• Work instruction: Print each line of the material again, keeping everything exact.

>>

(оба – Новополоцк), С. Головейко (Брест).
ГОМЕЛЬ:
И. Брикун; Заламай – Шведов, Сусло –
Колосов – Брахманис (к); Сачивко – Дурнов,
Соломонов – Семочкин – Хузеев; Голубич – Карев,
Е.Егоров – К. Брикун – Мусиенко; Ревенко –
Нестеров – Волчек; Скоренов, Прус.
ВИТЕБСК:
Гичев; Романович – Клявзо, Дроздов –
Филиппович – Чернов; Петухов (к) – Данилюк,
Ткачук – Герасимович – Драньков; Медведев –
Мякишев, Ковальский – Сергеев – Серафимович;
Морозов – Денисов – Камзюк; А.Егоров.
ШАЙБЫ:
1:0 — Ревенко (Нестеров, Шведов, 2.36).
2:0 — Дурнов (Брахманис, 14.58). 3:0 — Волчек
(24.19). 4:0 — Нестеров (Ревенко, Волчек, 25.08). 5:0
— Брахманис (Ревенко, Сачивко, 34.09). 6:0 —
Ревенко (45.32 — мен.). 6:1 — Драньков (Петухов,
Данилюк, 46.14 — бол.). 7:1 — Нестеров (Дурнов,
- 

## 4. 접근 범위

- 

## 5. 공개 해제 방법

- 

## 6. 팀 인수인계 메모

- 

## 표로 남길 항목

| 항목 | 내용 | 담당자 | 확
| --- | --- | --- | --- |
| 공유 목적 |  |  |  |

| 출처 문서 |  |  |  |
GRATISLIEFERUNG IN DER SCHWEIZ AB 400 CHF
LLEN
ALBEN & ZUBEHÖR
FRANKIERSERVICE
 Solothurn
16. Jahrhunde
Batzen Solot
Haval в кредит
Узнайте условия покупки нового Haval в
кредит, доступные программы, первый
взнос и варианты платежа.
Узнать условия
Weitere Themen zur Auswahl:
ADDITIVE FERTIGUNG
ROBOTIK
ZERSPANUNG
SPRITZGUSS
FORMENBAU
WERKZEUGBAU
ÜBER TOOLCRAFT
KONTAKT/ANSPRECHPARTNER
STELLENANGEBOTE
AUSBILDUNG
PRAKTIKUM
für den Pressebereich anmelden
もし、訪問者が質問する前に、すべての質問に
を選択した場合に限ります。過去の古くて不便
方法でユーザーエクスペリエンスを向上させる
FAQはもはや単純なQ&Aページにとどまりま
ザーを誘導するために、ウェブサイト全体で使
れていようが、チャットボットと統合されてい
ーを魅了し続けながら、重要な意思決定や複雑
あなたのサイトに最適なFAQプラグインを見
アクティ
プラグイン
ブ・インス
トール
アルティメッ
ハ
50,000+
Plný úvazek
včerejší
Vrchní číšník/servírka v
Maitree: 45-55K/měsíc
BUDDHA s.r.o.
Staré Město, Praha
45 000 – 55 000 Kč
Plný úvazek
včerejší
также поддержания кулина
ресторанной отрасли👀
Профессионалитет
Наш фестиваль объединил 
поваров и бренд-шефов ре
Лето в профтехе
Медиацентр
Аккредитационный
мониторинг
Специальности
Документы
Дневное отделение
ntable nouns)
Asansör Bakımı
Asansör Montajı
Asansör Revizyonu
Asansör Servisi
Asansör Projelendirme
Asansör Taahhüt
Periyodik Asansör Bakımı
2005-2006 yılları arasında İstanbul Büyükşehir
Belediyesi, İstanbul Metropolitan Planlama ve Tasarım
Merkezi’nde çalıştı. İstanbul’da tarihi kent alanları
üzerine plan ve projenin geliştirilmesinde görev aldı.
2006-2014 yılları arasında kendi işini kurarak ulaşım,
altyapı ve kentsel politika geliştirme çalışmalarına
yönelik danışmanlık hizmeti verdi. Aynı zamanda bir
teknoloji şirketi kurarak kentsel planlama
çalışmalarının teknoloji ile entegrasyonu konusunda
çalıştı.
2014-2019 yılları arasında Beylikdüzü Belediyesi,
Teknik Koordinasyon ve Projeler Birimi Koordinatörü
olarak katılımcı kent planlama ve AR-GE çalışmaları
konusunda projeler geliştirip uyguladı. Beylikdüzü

<<

• Your solution:
(оба – Новополоцк), С. Головейко (Брест).
ГОМЕЛЬ:
И. Брикун; Заламай – Шведов, Сусло –
Колосов – Брахманис (к); Сачивко – Дурнов,
Соломонов – Семочкин – Хузеев; Голубич – Карев,
Е.Егоров – К. Брикун – Мусиенко; Ревенко –
Нестеров – Волчек; Скоренов, Прус.
ВИТЕБСК:
Гичев; Романович – Клявзо, Дроздов –
Филиппович – Чернов; Петухов (к) – Данилюк,
Ткачук – Герасимович – Драньков; Медведев –
Мякишев, Ковальский – Сергеев – Серафимович;
Морозов – Денисов – Камзюк; А.Егоров.
ШАЙБЫ:
1:0 — Ревенко (Нестеров, Шведов, 2.36).
2:0 — Дурнов (Брахманис, 14.58). 3:0 — Волчек
(24.19). 4:0 — Нестеров (Ревенко, Волчек, 25.08). 5:0
— Брахманис (Ревенко, Сачивко, 34.09). 6:0 —
Ревенко (45.32 — мен.). 6:1 — Драньков (Петухов,
Данилюк, 46.14 — бол.). 7:1 — Нестеров (Дурнов,
- 

## 4. 접근 범위

- 

## 5. 공개 해제 방법

- 

## 6. 팀 인수인계 메모

- 

## 표로 남길 항목

| 항목 | 내용 | 담당자 | 확
| --- | --- | --- | --- |
| 공유 목적 |  |  |  |

| 출처 문서 |  |  |  |
GRATISLIEFERUNG IN DER SCHWEIZ AB 400 CHF
LLEN
ALBEN & ZUBEHÖR
FRANKIERSERVICE
 Solothurn
16. Jahrhunde
Batzen Solot
Haval в кредит
Узнайте условия покупки нового Haval в
кредит, доступные программы, первый
взнос и варианты платежа.
Узнать условия
Weitere Themen zur Auswahl:
ADDITIVE FERTIGUNG
ROBOTIK
ZERSPANUNG
SPRITZGUSS
FORMENBAU
WERKZEUGBAU
ÜBER TOOLCRAFT
KONTAKT/ANSPRECHPARTNER
STELLENANGEBOTE
AUSBILDUNG
PRAKTIKUM
für den Pressebereich anmelden
もし、訪問者が質問する前に、すべての質問に
を選択した場合に限ります。過去の古くて不便
方法でユーザーエクスペリエンスを向上させる
FAQはもはや単純なQ&Aページにとどまりま
ザーを誘導するために、ウェブサイト全体で使
れていようが、チャットボットと統合されてい
ーを魅了し続けながら、重要な意思決定や複雑
あなたのサイトに最適なFAQプラグインを見
アクティ
プラグイン
ブ・インス
トール
アルティメッ
ハ
50,000+
Plný úvazek
včerejší
Vrchní číšník/servírka v
Maitree: 45-55K/měsíc
BUDDHA s.r.o.
Staré Město, Praha
45 000 – 55 000 Kč
Plný úvazek
včerejší
также поддержания кулина
ресторанной отрасли👀
Профессионалитет
Наш фестиваль объединил 
поваров и бренд-шефов ре
Лето в профтехе
Медиацентр
Аккредитационный
мониторинг
Специальности
Документы
Дневное отделение
ntable nouns)
Asansör Bakımı
Asansör Montajı
Asansör Revizyonu
Asansör Servisi
Asansör Projelendirme
Asansör Taahhüt
Periyodik Asansör Bakımı
2005-2006 yılları arasında İstanbul Büyükşehir
Belediyesi, İstanbul Metropolitan Planlama ve Tasarım
Merkezi’nde çalıştı. İstanbul’da tarihi kent alanları
üzerine plan ve projenin geliştirilmesinde görev aldı.
2006-2014 yılları arasında kendi işini kurarak ulaşım,
altyapı ve kentsel politika geliştirme çalışmalarına
yönelik danışmanlık hizmeti verdi. Aynı zamanda bir
teknoloji şirketi kurarak kentsel planlama
çalışmalarının teknoloji ile entegrasyonu konusunda
çalıştı.
2014-2019 yılları arasında Beylikdüzü Belediyesi,
Teknik Koordinasyon ve Projeler Birimi Koordinatörü
olarak katılımcı kent planlama ve AR-GE çalışmaları
konusunda projeler geliştirip uyguladı. Beylikdüzü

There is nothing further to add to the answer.